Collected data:
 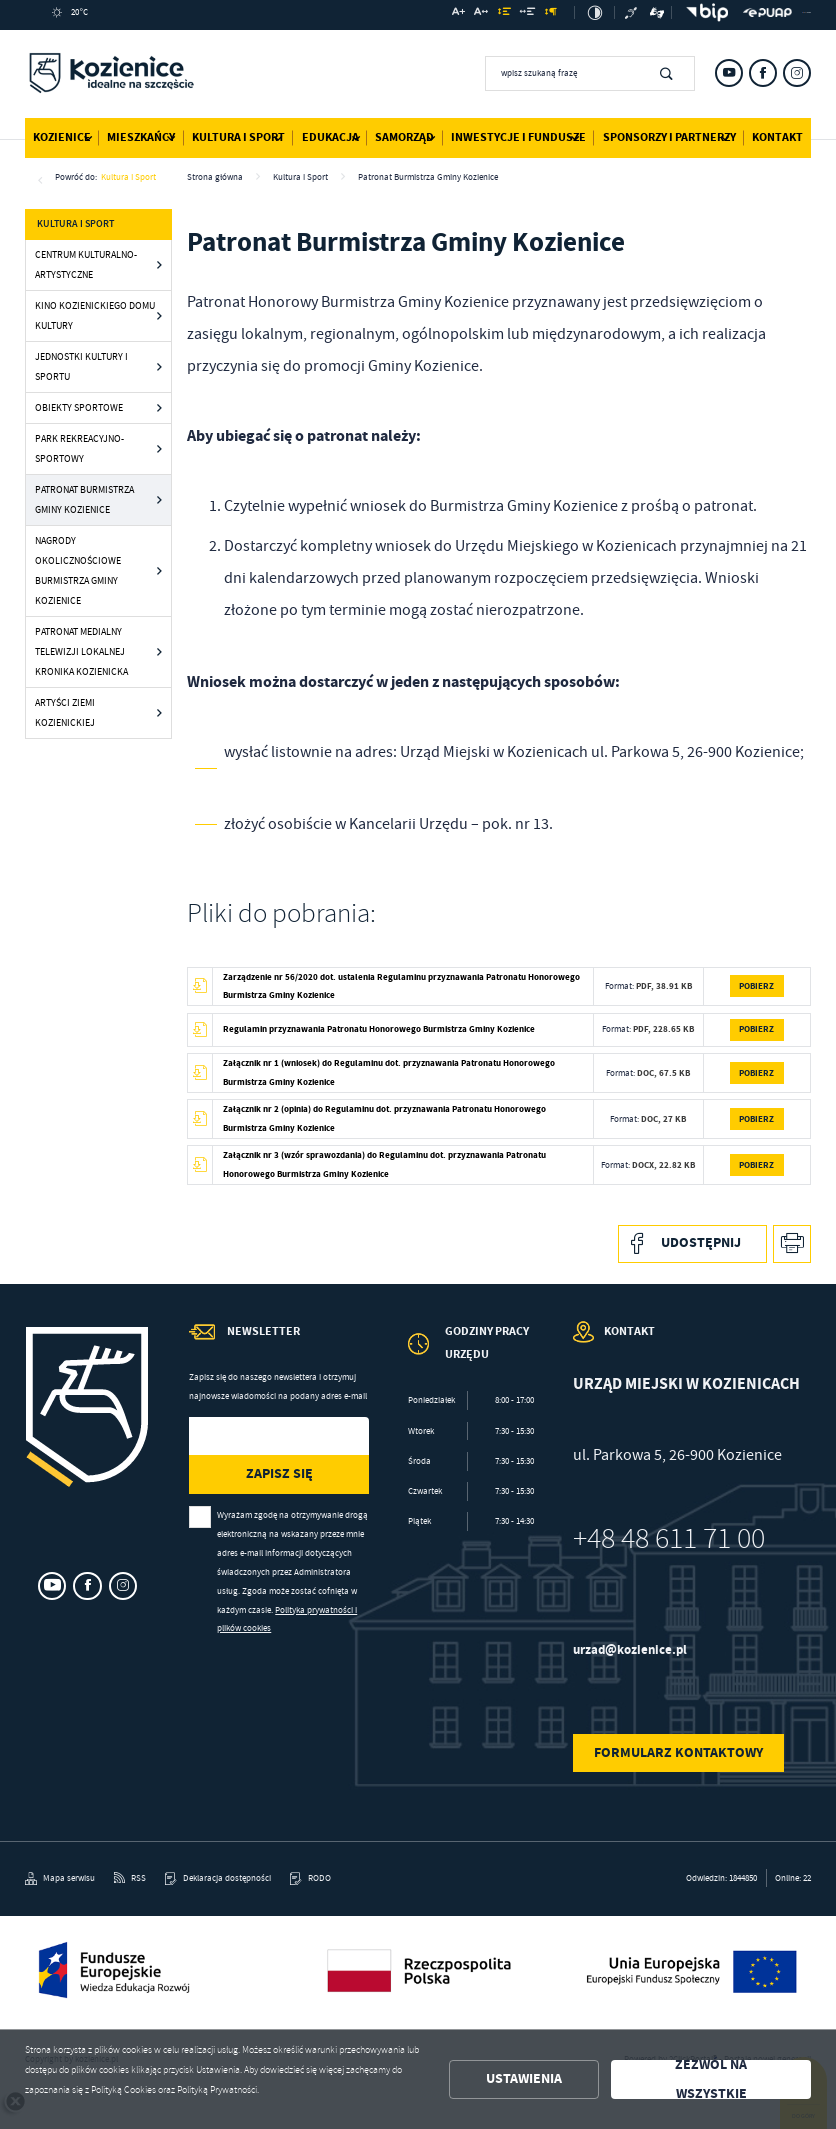 What do you see at coordinates (630, 1649) in the screenshot?
I see `urzad@kozienice.pl` at bounding box center [630, 1649].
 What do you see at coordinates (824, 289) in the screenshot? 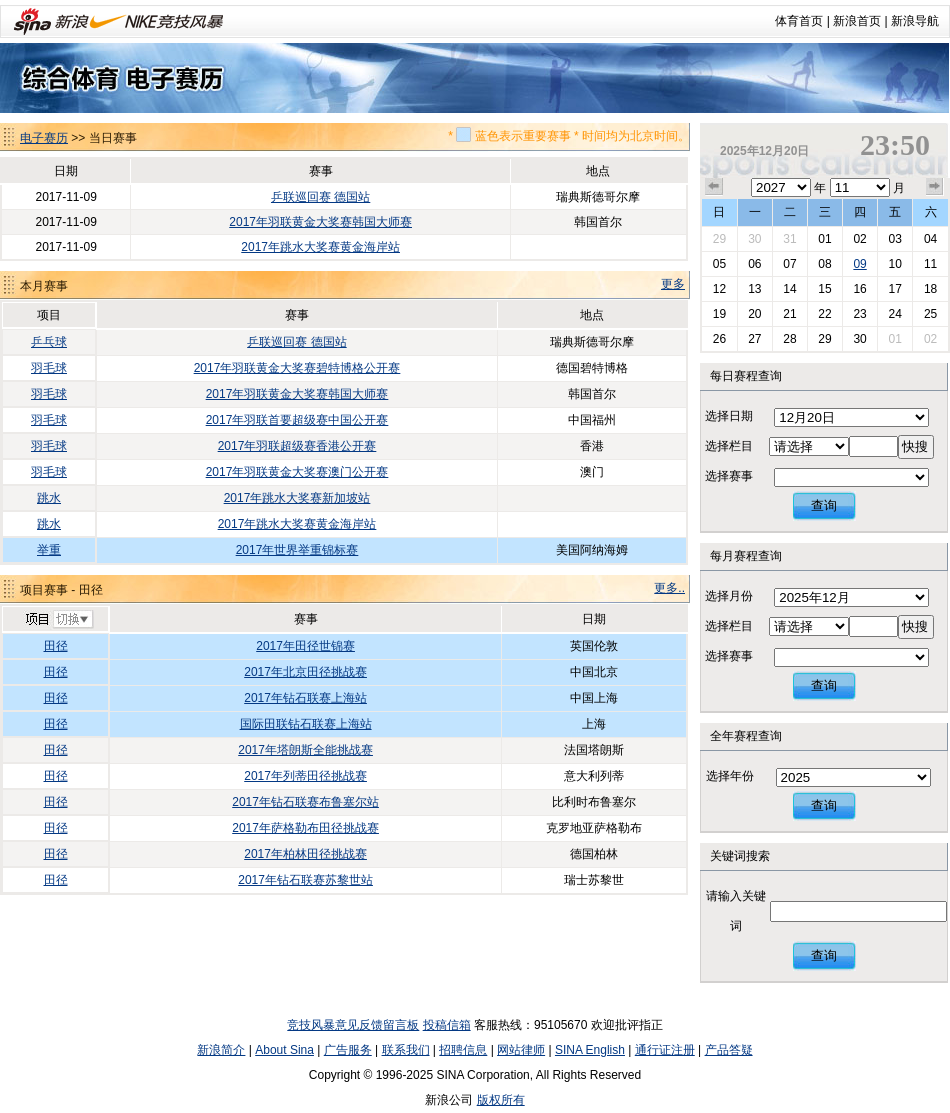
I see `15` at bounding box center [824, 289].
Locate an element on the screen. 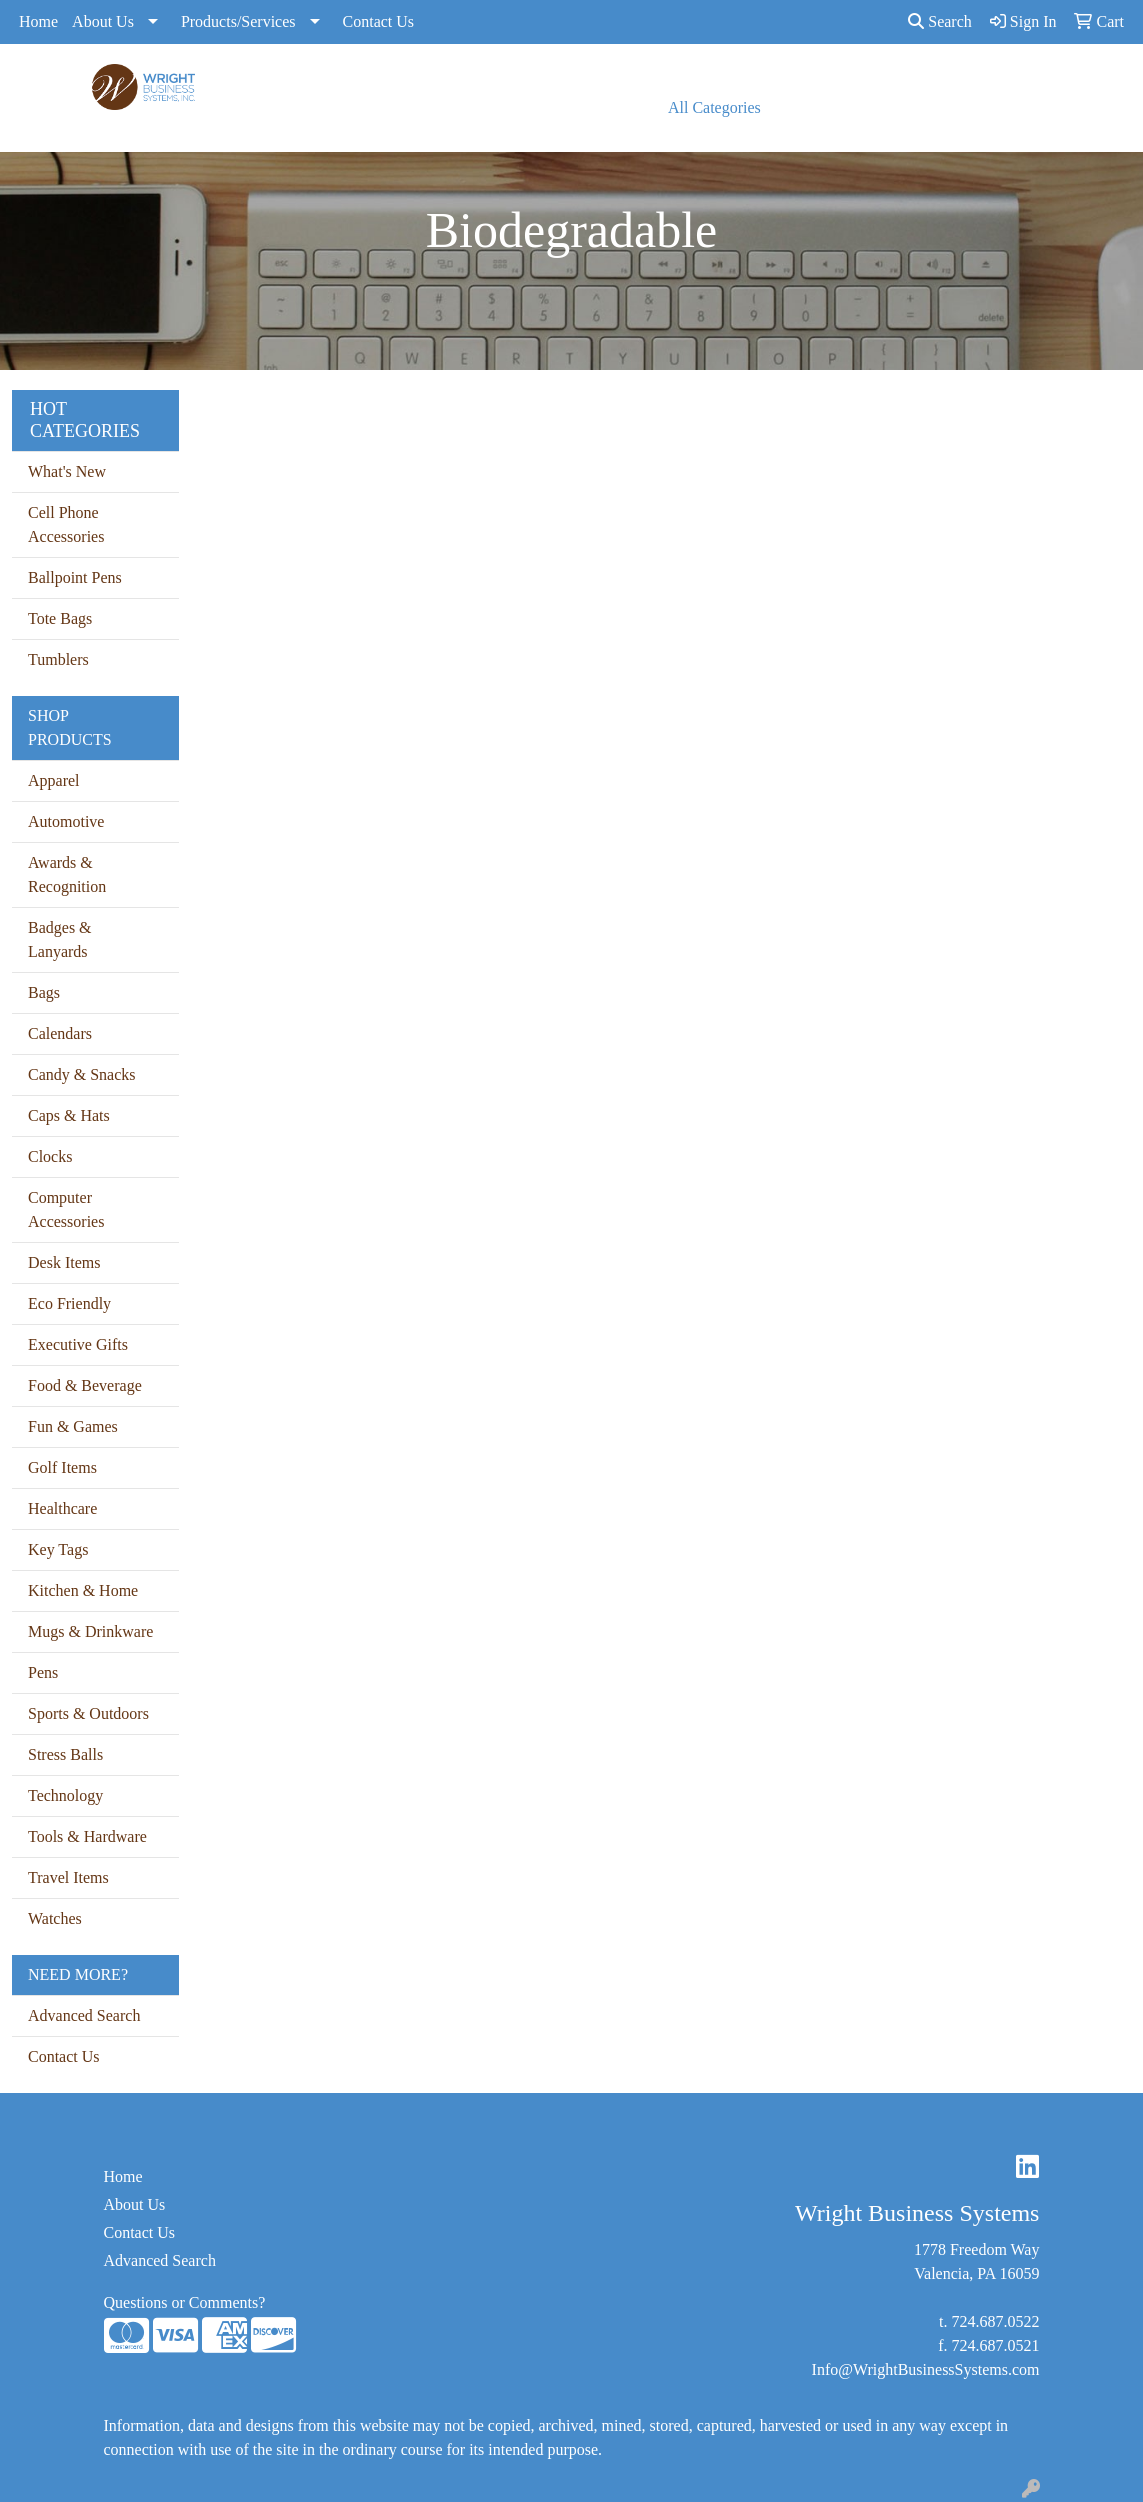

◆ Exercise instructions
Could you transcribe exactly the lines from the one with "What do you see at coordinates (824, 289)" through the end of the data, both ends included, and nothing else, skipping the pictures?

◆ Task solution
 What do you see at coordinates (824, 289) in the screenshot? 
I see `15` at bounding box center [824, 289].
Locate an element on the screen. 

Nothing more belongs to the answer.